I agree, but think of it this way: imagine a doctor arguing against washing their hands. The analogy is pretty apt. Washing your hands is as effective in reducing disease as pentests are at improving security. So why are we still seeking ways to justify to ourselves that we can do without pentests?
It just seems like pentests need to move from "nice" to "necessary." (Part of that is reducing their cost from $60k to $6k.)
The bigger problem with pentests is not the current cost but, as I see it, is that security is inherently and inescapably expensive somewhere in the chain, and that vendors have been getting a free lunch for too long. The viability of security analyses/pentests will go down if your goal is to reduce the cost by an order of magnitude because the people who are any good will find something better to do--and the consumer will still pay through all the bullshit externalities.
Security needs to cost to demand talent.
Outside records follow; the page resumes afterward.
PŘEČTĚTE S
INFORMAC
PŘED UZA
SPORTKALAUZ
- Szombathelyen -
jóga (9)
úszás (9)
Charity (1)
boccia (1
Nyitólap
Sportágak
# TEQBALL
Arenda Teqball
The real solution to this problem, I think is that failure to secure needs to cost (whether in monetary or criminal terms) or it isn't relevant to business concerns.
> security is inherently and inescapably expensive somewhere in the chain
...is the thing that needs to change. Presumably using more automation (e.g. employing more software like http://lcamtuf.coredump.cx/afl/), such that "pen-testing" shifts from being a labor cost to a capital cost.
Open telnet servers are a solved problem (taking the solution off the rack is a question of time and, effectively, the willingness to be negligent). The automation exists.
It's the hard stuff that is context- and environment-dependent to a degree that it resists automation.
It pen testing necessarily expensive? I wonder if we could train QA to use something like kali (or even just some network tools) to find 99% of vulnerabilities.
It just seems like pentests need to move from "nice" to "necessary." (Part of that is reducing their cost from $60k to $6k.)